Despite a heat wave the children wore their winter uniforms and carried only small cases. They eventually arrived by train at Leatherhead Station where they were swiftly marched in pairs to the Kingston Road evacuee distribution centre. There they were all matched with local homes and given a paper bag containing tins of corned beef, baked beans and evaporated milk. Edith was driven with two other girls to a large house in Givons Grove. It was quite a contrast with the cramped accommodation she was used to.

They were shown to a sitting room where their host was painting a nude woman. This was where they slept. Edith was given a divan with no sheet and a scratchy blanket. Her companions were given a double bed.
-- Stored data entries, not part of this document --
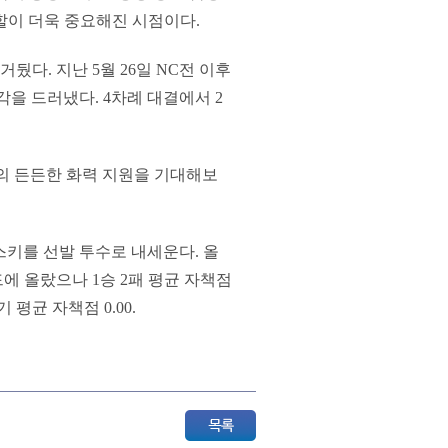
역할이 더욱 중요해진 시점이다.
거뒀다. 지난 5월 26일 NC전 이후
각을 드러냈다. 4차례 대결에서 2
일의 든든한 화력 지원을 기대해보
스키를 선발 투수로 내세운다. 올
운드에 올랐으나 1승 2패 평균 자책점
평균 자책점 0.00.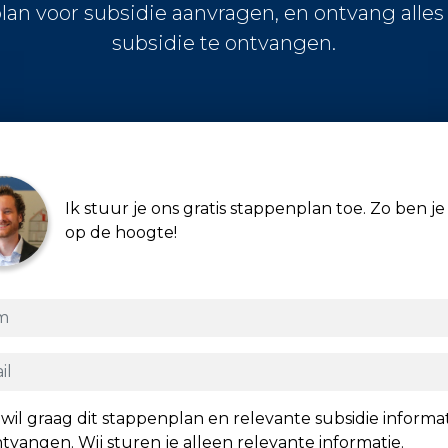
lan voor subsidie aanvragen, en ontvang alle
subsidie te ontvangen.
Ik stuur je ons gratis stappenplan toe. Zo ben je 
op de hoogte!
 wil graag dit stappenplan en relevante subsidie informa
tvangen. Wij sturen je alleen relevante informatie.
During the first night they were awoken by their hostess who complained that they had locked the door and occupied the bathroom for too long. Instead they were to use the bath in her bedroom.

The next day was Sunday and the evacuees filed into Leatherhead Church. Instead of the organ they heard their first air raid warning and the vicar said England was now at war. Breakfast consisted of leftover crusts from the night before and burnt jam. All meals were leftovers, supplemented by the tins they had been given on arrival. Lunch costing 4d was provided at the evacuation centre but it was never enough. Their hostess kept the girls busy weeding her garden, removing clover from her lawn.

They started lessons from Monday at St John’s School. Daily assembly was held by St Martin’s School on the upper floor of the building and they moved between  classrooms and the gym. The St John’s School pupils attended in the mornings and those from St Martin’s in the afternoons. Edith's mornings were spent in buildings elsewhere in Leatherhead and she attended the Methodist church hall for French and art lessons. Games and PE were held at a local sports club.

Everyone had to help the war effort and Edith was sent with fellow evacuees to the Royal School for the Blind, which was turned into an emergency hospital, to help dig and fill canvas sandbags with earth. When her first week ended her parents visited her and her mother was concerned about the lack of laundry arrangements. After two weeks the three girls were all moved to other accommodation.

Edith was driven to a house in Pachesham Park and greeted by the owner and two  new fellow evacuees. She shared a room on the first floor where they slept on camp beds. The house seemed palatial: the main bedroom had an en suite bathroom and there was a separate flat for the servant. Her new hostess fed them properly, sharing out portions of golden syrup from a big glass jar. 

But this pleasant time was also short-lived as the owner's family arrived from London and they had to move out again. Edith was found a third home in Cobham Road at a semi-detached house near the millpond. The owner's husband had just retired as a butcher. They had several daughters, two living at home of whom one worked at the local telephone exchange, the other had a hairdressing business in Thornton Heath.

Edith shared a bedroom with the former. The bed was too short for her. She went back to her parents for Christmas but returned to yet another location in January above a butcher’s shop at the far end of Fetcham. From there they all moved to a rented bungalow in Warenne Road. Edith's hostess took the single room and, doubling her income, took in another evacuee too. Edith shared with the girl she had known at Givons Grove.

Edith celebrated her 16th birthday in June 1940 and matriculated. One day in autumn 1940 she and a friend were cycling back into Warenne Road when they heard a falling bomb. They threw themselves onto the side of the road and it exploded in a field nearby. When she was away at Christmas a bomb landed on the house next door in Warenne Road. Both houses were empty at the time but she had to move again to a council house off Poplar Road.


Leatherhead was no safer than south London. Most evacuees tended to remain at one place for the duration but Edith stayed in six places within 18 months with five  different families. She left both school and Leatherhead in 1942 and was evacuated again to Doncaster with her teacher's training school. After the war she married and worked as an art teacher for many years. She died in 2014.